[Page layout parsing data]
*** Block opens ***

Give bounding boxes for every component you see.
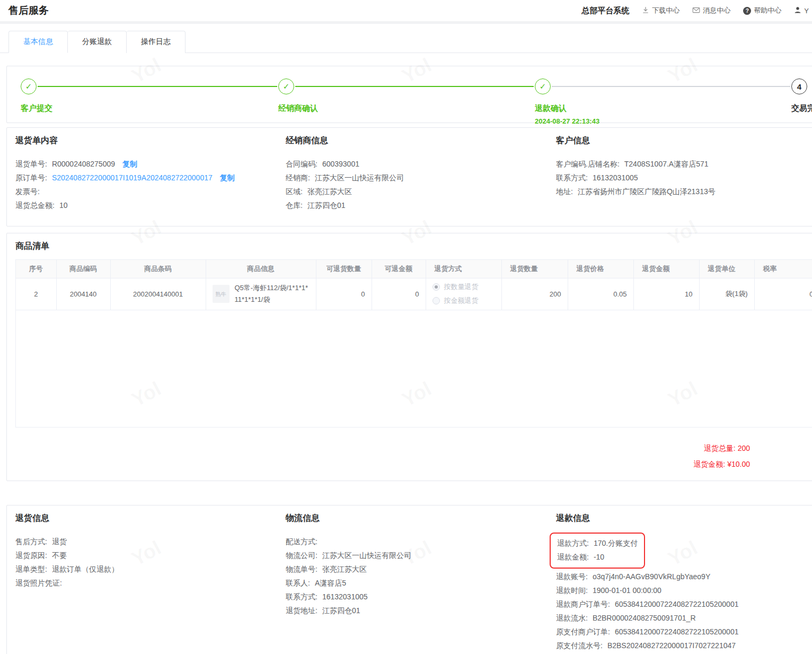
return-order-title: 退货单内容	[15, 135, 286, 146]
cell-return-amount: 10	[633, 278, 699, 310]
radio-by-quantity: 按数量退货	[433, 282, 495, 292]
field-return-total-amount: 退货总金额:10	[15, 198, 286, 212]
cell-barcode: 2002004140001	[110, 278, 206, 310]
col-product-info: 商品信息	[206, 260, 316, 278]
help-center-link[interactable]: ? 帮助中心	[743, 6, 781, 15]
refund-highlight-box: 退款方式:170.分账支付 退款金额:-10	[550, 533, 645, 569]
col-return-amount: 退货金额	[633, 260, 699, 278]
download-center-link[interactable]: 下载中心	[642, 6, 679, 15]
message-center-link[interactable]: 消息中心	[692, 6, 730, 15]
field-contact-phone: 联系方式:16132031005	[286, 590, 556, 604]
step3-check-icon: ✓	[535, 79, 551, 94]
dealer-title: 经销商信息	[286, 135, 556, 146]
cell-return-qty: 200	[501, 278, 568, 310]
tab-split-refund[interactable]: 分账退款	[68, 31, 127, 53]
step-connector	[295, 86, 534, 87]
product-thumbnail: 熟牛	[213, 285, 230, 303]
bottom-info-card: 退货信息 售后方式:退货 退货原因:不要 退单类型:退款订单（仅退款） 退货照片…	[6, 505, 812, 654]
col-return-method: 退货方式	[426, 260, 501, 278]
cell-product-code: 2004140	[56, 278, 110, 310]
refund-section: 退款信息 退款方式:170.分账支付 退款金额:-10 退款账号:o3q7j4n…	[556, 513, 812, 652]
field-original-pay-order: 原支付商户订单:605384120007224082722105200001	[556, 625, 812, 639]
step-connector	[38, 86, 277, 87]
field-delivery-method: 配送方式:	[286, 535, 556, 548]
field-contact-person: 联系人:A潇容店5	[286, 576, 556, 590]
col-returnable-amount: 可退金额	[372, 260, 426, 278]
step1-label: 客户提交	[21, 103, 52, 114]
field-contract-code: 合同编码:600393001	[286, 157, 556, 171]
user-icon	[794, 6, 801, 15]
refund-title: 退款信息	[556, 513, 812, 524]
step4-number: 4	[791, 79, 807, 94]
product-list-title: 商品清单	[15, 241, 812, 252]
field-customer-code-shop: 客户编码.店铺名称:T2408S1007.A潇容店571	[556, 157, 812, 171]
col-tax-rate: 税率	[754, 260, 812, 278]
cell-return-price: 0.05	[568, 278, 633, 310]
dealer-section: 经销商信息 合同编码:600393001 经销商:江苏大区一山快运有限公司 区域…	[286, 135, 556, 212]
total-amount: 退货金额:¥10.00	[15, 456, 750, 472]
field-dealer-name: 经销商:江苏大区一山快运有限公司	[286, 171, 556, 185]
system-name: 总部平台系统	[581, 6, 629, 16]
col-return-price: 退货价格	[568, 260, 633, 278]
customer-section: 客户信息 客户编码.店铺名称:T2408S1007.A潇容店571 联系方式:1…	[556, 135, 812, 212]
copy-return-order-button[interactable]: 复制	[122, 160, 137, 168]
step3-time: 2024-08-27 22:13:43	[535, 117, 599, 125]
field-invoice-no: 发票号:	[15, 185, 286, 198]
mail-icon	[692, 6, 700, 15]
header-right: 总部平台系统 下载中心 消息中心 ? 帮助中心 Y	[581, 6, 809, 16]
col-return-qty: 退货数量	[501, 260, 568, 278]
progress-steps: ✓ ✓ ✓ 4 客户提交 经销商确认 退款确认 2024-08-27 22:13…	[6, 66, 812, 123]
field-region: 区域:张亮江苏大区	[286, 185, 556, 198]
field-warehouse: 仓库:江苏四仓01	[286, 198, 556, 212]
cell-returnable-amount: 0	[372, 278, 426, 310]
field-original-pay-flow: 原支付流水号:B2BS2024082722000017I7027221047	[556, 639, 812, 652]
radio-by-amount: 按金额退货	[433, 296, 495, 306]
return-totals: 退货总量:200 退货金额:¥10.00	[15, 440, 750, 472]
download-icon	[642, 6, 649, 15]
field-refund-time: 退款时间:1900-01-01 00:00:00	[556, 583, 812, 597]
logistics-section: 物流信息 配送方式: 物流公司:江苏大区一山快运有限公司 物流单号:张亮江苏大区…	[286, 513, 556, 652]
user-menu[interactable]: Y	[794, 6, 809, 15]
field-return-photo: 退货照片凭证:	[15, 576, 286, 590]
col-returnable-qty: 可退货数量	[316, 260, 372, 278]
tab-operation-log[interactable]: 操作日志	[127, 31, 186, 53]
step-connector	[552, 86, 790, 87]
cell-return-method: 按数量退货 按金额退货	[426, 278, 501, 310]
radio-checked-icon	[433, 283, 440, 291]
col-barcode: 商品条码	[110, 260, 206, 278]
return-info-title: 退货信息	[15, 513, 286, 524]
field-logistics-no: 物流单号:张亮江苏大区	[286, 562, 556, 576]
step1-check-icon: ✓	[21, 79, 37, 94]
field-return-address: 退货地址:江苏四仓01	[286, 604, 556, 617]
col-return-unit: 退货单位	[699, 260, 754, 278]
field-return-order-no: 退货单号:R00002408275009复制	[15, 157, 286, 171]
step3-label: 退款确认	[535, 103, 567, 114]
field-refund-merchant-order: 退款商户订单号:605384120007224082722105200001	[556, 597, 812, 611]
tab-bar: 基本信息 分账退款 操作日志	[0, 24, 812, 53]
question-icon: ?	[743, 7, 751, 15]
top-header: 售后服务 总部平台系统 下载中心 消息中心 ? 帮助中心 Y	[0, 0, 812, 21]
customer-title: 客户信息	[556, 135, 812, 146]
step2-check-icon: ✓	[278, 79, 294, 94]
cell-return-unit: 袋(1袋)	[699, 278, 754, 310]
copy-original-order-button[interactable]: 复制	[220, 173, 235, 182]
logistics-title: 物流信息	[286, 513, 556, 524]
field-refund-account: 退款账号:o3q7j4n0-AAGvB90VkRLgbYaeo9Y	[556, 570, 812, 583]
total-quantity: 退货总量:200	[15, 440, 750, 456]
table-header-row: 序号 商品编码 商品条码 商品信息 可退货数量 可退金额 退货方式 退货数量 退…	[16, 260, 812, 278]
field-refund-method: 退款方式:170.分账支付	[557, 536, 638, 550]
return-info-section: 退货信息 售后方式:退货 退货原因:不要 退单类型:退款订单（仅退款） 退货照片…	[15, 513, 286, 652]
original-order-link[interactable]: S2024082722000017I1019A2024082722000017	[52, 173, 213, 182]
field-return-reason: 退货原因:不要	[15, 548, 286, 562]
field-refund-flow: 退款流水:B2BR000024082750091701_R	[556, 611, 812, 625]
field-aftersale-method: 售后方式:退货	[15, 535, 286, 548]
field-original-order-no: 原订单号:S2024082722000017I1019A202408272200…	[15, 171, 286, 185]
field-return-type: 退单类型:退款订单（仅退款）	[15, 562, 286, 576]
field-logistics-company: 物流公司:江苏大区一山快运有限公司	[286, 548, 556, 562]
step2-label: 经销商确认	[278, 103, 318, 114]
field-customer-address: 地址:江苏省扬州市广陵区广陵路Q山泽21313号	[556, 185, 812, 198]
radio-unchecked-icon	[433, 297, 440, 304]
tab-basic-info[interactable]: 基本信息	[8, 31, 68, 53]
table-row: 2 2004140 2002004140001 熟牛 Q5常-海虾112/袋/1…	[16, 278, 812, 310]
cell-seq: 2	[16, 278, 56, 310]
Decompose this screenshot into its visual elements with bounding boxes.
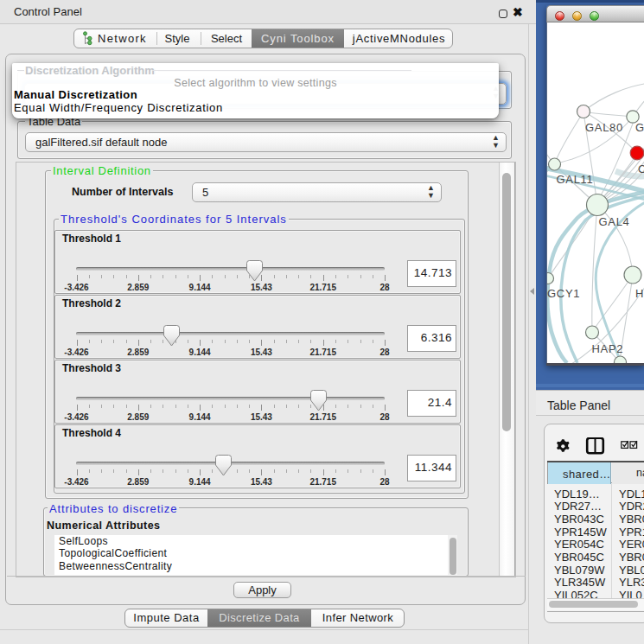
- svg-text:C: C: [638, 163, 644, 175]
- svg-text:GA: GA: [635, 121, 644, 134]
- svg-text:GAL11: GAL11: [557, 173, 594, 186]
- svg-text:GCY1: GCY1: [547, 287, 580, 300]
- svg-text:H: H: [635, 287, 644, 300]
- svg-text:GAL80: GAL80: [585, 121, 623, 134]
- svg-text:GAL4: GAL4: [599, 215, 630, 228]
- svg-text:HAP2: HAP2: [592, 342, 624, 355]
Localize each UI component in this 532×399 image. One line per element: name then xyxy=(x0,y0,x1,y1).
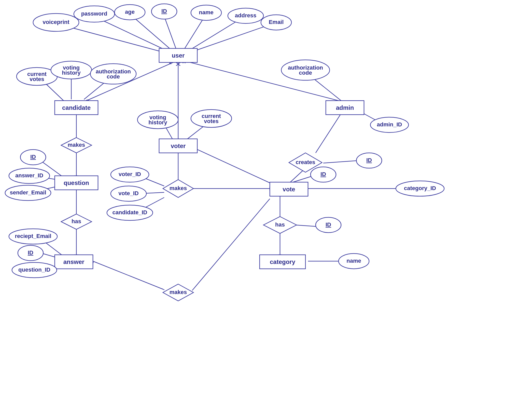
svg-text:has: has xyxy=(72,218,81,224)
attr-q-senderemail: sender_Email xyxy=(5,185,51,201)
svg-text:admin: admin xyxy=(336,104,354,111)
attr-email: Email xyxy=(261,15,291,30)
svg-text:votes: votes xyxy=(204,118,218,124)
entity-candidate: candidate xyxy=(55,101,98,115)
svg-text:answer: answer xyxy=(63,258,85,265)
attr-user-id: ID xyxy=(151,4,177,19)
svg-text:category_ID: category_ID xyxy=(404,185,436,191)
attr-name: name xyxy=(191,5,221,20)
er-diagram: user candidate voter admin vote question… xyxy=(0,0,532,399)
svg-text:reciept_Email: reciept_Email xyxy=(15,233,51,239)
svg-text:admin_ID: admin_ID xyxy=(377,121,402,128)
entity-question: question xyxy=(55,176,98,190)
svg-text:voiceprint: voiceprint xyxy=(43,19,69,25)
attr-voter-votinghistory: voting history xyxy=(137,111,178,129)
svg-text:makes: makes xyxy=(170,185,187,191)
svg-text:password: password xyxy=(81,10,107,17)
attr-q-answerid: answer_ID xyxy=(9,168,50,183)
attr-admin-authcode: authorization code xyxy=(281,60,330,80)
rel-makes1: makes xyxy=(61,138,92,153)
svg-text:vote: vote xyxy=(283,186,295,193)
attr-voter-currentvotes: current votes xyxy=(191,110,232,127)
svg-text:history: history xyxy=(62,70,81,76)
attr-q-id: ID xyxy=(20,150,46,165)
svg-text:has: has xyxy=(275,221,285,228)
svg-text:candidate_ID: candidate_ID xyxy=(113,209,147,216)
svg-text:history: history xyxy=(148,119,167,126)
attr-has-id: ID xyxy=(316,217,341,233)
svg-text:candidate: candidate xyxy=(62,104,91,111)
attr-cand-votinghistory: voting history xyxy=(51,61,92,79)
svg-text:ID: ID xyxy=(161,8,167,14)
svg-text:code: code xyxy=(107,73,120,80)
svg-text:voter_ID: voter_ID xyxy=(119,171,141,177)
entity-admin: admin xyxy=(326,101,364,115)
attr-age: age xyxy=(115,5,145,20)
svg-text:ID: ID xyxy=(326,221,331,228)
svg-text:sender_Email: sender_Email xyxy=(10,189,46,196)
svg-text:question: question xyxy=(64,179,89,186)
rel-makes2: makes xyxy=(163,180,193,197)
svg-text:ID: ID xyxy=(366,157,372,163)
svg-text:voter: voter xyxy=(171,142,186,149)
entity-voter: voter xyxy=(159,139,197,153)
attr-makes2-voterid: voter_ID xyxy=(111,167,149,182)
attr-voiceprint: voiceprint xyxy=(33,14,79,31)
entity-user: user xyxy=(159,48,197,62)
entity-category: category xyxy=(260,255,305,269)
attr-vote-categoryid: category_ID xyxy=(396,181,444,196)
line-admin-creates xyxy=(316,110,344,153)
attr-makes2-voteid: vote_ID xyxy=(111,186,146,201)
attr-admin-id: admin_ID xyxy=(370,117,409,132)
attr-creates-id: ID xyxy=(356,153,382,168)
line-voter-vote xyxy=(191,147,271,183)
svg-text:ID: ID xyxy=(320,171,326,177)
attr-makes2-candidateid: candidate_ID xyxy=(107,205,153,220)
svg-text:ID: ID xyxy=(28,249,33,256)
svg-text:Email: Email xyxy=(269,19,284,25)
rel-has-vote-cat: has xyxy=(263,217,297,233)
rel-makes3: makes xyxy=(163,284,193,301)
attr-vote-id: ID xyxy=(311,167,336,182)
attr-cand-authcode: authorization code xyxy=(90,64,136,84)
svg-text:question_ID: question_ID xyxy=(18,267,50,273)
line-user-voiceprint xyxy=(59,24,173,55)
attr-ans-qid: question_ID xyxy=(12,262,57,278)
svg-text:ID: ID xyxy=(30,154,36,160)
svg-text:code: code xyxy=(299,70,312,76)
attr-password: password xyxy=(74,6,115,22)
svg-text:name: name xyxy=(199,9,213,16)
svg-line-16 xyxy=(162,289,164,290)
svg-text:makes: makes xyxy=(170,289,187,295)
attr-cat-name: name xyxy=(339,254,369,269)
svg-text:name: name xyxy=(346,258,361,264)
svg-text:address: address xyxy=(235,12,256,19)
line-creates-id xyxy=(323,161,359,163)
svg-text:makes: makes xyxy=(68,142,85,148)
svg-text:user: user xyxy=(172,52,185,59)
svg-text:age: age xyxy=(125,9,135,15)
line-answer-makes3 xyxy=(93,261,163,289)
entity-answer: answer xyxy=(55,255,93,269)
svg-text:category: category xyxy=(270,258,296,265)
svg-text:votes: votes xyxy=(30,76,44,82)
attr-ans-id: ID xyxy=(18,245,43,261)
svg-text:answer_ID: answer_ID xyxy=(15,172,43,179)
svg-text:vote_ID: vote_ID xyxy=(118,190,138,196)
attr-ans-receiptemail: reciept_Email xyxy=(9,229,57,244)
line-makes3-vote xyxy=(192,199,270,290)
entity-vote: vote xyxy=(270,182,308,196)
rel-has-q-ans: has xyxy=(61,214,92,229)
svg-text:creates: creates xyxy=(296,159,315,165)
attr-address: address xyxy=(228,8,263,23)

*** Block closes ***

For every line above that includes the string "history", copy the line.

attr-voter-votinghistory: voting history xyxy=(137,111,178,129)
svg-text:history: history xyxy=(62,70,81,76)
svg-text:history: history xyxy=(148,119,167,126)
attr-cand-votinghistory: voting history xyxy=(51,61,92,79)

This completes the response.